Assignment. Please return the lines of the data below, word for word, from the first line through the line containing "払いは研修終了後または年度末となります。".

Record extracts.
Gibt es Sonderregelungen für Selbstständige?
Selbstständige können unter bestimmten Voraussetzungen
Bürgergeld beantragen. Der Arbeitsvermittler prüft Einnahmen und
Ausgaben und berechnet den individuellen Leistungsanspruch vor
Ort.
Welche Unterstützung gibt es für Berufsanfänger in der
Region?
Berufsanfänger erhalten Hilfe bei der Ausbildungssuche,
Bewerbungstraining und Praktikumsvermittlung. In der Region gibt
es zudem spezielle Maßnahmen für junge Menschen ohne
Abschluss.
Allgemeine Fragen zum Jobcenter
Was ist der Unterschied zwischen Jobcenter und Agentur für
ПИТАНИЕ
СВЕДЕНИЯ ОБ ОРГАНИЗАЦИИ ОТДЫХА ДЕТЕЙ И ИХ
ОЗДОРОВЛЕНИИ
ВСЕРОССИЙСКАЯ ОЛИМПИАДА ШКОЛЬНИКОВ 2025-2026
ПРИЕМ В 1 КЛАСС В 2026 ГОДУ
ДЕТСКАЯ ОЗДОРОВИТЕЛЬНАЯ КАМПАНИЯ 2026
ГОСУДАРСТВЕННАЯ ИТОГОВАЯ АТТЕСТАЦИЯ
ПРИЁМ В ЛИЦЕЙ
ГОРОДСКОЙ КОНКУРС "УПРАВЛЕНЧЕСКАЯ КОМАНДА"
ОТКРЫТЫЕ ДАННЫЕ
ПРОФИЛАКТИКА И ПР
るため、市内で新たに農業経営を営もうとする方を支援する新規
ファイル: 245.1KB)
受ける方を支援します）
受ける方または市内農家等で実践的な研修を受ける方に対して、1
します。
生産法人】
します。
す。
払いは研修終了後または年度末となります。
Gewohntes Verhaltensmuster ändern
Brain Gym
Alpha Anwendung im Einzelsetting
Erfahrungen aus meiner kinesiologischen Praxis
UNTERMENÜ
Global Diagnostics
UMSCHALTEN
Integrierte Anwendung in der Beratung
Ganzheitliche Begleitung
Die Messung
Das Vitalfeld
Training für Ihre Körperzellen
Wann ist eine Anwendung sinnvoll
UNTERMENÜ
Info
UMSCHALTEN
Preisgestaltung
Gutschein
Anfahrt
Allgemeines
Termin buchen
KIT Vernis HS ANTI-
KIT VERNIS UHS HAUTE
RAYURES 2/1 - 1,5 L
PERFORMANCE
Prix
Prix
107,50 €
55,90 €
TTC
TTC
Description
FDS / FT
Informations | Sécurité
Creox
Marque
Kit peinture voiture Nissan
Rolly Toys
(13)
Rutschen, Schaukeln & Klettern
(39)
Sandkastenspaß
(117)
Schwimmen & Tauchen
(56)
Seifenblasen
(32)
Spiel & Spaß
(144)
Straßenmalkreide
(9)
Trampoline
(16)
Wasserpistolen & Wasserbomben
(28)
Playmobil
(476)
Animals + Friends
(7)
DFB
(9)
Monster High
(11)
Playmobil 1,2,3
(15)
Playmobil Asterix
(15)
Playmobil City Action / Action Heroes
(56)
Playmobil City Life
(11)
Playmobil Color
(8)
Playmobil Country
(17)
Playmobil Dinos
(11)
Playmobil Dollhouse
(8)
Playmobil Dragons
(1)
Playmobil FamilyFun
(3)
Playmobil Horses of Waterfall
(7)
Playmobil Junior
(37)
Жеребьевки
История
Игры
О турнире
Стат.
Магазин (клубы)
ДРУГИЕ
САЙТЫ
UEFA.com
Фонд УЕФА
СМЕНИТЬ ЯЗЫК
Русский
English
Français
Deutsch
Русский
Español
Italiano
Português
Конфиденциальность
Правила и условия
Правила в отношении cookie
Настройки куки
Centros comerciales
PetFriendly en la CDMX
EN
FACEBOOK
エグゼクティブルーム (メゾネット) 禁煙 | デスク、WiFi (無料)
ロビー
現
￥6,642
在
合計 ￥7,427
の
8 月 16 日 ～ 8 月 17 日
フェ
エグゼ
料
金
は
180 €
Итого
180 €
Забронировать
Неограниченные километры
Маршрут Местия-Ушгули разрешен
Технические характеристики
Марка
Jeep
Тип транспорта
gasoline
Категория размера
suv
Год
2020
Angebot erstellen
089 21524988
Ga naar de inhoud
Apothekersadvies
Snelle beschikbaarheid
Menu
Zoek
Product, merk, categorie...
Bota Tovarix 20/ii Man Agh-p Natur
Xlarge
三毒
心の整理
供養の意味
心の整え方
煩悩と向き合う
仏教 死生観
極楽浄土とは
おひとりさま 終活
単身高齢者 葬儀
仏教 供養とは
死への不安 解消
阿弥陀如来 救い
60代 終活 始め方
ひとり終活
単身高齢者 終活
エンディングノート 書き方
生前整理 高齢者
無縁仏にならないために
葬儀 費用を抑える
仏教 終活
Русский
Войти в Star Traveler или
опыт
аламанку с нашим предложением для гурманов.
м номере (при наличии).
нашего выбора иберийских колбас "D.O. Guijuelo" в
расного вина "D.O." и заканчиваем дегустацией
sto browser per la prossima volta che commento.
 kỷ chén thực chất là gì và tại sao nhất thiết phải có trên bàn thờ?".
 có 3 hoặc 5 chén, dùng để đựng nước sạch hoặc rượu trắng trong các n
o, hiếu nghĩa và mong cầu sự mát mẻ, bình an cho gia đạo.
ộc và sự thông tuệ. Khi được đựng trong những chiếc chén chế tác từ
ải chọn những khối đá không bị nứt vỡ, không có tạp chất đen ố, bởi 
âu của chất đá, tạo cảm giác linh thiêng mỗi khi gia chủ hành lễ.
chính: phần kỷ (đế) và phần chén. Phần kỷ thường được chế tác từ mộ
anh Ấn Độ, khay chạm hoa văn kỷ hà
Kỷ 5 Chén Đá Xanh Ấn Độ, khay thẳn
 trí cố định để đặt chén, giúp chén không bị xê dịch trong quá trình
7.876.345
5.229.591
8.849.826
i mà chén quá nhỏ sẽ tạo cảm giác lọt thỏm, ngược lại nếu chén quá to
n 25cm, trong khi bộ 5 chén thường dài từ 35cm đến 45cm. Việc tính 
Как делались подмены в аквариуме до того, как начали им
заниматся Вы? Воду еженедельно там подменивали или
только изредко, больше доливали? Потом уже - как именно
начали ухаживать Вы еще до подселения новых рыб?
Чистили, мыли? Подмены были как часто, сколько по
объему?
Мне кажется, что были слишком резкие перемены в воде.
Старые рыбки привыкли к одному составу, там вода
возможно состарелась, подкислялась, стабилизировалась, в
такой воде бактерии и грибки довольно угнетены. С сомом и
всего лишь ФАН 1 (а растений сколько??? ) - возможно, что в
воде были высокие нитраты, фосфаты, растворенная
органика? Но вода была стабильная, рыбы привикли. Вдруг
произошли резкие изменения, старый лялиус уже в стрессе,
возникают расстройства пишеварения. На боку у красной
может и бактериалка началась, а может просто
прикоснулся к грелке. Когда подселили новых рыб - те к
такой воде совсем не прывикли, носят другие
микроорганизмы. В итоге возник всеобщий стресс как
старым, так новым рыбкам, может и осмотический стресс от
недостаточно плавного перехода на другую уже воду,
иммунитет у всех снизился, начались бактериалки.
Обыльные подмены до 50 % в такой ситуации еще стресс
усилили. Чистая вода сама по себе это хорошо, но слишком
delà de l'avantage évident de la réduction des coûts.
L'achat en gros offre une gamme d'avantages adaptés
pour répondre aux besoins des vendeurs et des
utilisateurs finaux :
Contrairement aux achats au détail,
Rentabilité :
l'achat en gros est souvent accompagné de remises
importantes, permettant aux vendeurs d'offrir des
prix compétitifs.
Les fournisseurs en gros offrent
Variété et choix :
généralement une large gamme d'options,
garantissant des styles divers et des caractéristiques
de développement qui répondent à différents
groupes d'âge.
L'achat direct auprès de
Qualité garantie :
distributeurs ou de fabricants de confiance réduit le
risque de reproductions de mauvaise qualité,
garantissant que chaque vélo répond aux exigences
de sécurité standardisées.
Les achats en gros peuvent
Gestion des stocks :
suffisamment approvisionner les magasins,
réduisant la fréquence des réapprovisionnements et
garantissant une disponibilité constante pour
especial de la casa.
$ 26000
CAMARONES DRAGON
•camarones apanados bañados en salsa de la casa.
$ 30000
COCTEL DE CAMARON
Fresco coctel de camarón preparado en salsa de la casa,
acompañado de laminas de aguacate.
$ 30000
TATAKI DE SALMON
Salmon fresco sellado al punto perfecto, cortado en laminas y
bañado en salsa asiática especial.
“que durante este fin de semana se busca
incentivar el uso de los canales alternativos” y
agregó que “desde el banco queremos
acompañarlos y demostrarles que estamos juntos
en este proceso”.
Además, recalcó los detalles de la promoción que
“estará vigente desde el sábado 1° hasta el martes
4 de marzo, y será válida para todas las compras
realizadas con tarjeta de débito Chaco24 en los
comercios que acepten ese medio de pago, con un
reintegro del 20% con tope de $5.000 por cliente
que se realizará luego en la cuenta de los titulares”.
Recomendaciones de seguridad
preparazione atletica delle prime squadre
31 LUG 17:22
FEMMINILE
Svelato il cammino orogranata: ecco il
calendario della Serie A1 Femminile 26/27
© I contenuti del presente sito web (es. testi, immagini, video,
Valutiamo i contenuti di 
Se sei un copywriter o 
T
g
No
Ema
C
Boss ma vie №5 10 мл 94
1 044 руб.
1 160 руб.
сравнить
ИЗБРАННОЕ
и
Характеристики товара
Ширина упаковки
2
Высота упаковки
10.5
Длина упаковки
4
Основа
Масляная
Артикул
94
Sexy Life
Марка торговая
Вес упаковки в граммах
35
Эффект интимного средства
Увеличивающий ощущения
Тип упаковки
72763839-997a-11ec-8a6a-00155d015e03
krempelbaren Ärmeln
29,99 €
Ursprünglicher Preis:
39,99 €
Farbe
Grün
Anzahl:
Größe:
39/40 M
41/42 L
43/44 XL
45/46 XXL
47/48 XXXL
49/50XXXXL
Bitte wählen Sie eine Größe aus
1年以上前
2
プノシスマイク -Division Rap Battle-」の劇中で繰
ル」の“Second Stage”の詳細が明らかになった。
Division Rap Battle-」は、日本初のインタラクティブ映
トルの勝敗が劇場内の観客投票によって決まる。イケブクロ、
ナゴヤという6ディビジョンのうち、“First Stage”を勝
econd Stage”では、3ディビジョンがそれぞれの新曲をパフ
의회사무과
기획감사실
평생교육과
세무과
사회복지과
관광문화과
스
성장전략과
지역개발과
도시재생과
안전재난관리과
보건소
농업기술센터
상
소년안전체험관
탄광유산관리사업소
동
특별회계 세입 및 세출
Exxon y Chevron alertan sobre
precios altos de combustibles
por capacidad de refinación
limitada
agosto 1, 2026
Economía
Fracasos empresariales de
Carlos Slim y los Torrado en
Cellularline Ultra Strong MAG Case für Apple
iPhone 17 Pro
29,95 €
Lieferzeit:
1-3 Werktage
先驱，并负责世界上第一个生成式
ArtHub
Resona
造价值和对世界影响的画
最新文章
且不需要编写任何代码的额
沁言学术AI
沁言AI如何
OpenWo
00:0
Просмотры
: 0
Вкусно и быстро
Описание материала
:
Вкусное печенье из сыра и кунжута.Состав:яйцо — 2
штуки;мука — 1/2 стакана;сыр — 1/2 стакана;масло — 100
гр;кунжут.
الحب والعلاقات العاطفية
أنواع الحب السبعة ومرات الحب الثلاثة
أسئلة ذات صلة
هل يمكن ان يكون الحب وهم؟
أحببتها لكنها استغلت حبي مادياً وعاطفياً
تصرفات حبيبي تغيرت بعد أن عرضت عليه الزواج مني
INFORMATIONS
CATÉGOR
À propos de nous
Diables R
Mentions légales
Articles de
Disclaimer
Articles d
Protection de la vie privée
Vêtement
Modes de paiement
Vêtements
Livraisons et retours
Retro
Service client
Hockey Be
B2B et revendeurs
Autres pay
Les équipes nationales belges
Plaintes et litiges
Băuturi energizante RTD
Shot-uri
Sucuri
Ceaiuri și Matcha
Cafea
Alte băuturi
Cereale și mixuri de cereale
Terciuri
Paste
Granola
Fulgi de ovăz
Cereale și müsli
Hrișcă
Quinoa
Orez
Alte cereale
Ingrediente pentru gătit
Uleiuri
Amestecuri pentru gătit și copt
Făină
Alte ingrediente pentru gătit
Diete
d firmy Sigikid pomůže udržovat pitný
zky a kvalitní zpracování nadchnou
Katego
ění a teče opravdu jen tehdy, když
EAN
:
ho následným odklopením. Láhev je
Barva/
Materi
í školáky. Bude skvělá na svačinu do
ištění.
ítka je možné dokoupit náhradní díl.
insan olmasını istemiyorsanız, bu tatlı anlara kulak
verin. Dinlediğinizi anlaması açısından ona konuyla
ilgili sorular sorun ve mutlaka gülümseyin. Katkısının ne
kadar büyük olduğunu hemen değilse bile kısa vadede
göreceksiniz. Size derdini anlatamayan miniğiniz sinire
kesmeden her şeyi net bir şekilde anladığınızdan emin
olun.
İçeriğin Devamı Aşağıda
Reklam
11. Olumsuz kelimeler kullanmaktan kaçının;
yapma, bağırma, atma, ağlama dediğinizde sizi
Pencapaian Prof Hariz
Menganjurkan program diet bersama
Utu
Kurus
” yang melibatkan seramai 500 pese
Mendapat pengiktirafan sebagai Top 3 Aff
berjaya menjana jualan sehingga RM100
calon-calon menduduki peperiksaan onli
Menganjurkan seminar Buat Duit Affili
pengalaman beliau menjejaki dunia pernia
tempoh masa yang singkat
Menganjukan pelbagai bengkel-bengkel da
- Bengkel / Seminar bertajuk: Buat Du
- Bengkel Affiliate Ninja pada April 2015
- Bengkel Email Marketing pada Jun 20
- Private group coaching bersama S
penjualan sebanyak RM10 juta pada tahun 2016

Exercise answer.
Gibt es Sonderregelungen für Selbstständige?
Selbstständige können unter bestimmten Voraussetzungen
Bürgergeld beantragen. Der Arbeitsvermittler prüft Einnahmen und
Ausgaben und berechnet den individuellen Leistungsanspruch vor
Ort.
Welche Unterstützung gibt es für Berufsanfänger in der
Region?
Berufsanfänger erhalten Hilfe bei der Ausbildungssuche,
Bewerbungstraining und Praktikumsvermittlung. In der Region gibt
es zudem spezielle Maßnahmen für junge Menschen ohne
Abschluss.
Allgemeine Fragen zum Jobcenter
Was ist der Unterschied zwischen Jobcenter und Agentur für
ПИТАНИЕ
СВЕДЕНИЯ ОБ ОРГАНИЗАЦИИ ОТДЫХА ДЕТЕЙ И ИХ
ОЗДОРОВЛЕНИИ
ВСЕРОССИЙСКАЯ ОЛИМПИАДА ШКОЛЬНИКОВ 2025-2026
ПРИЕМ В 1 КЛАСС В 2026 ГОДУ
ДЕТСКАЯ ОЗДОРОВИТЕЛЬНАЯ КАМПАНИЯ 2026
ГОСУДАРСТВЕННАЯ ИТОГОВАЯ АТТЕСТАЦИЯ
ПРИЁМ В ЛИЦЕЙ
ГОРОДСКОЙ КОНКУРС "УПРАВЛЕНЧЕСКАЯ КОМАНДА"
ОТКРЫТЫЕ ДАННЫЕ
ПРОФИЛАКТИКА И ПР
るため、市内で新たに農業経営を営もうとする方を支援する新規
ファイル: 245.1KB)
受ける方を支援します）
受ける方または市内農家等で実践的な研修を受ける方に対して、1
します。
生産法人】
します。
す。
払いは研修終了後または年度末となります。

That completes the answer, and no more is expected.